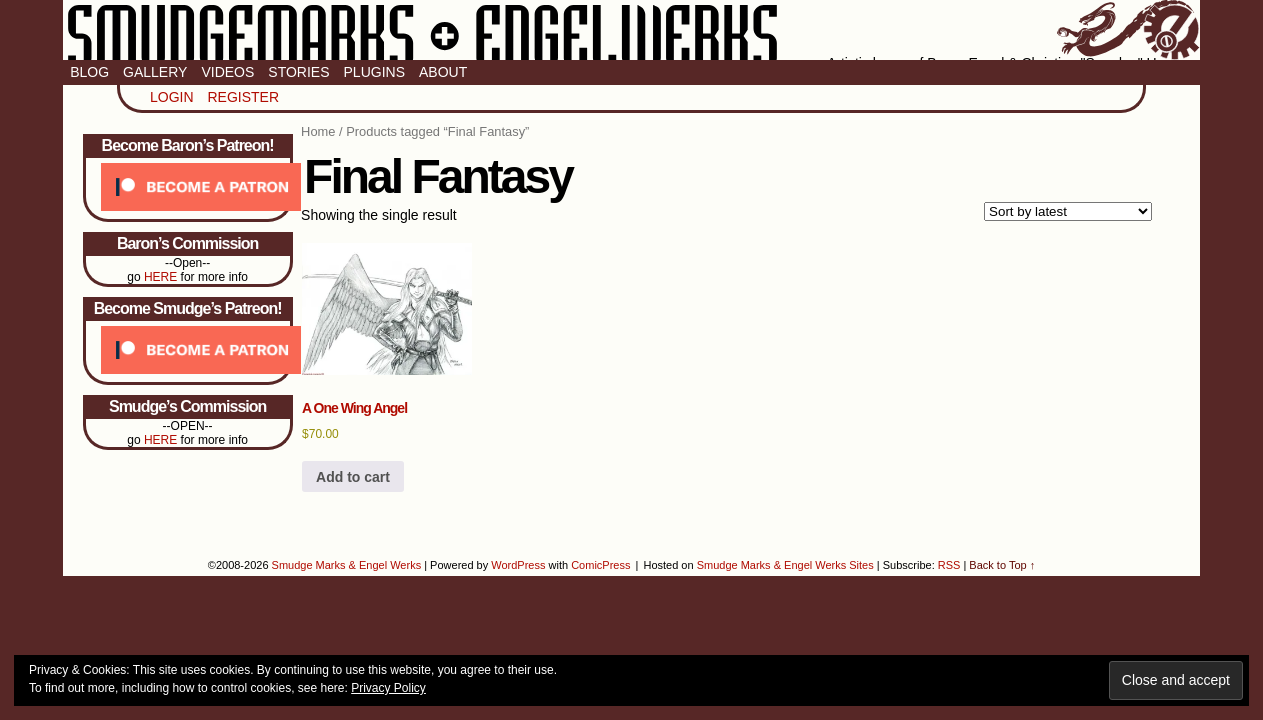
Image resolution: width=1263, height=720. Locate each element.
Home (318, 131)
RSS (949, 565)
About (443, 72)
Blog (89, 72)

--

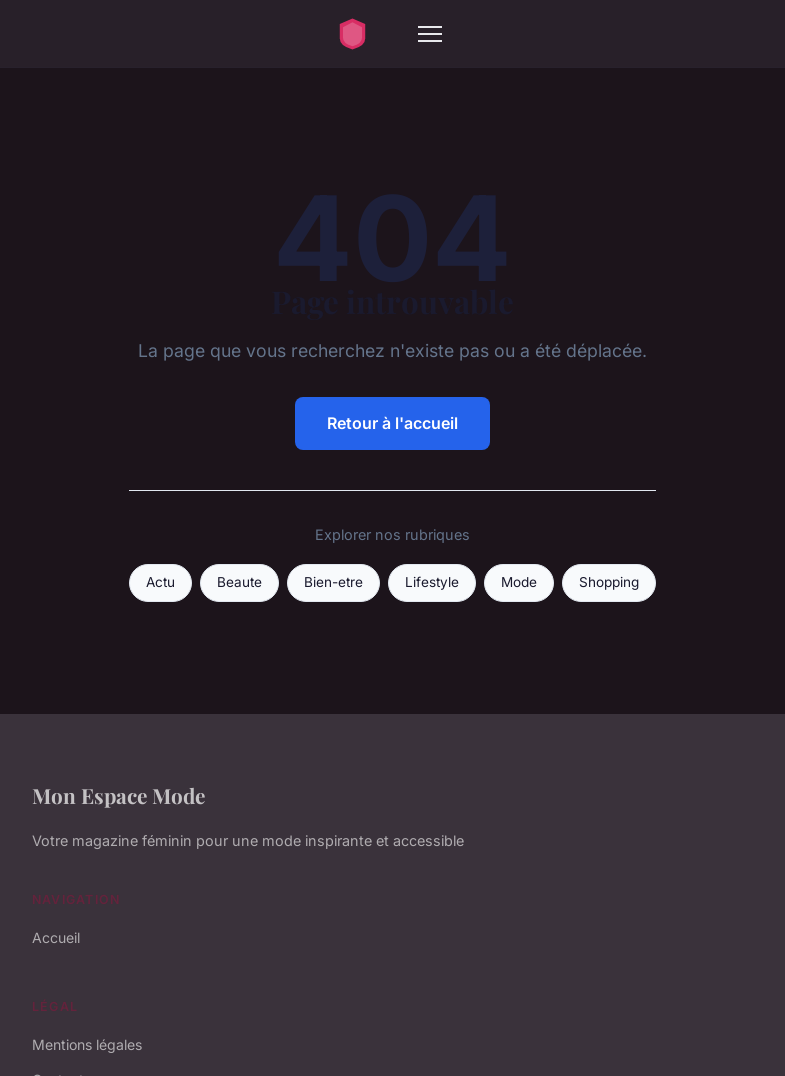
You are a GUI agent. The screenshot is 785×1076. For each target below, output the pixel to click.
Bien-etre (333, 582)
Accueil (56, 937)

(YOUR GOAL)
Filter the entries above and copy only the lines that hold "each".

(TASK SOLUTION)
Image resolution: width=1263, height=720. Locate each element.
You are a GUI agent. The screenshot is 785×1076. For each target below, output the pixel to click.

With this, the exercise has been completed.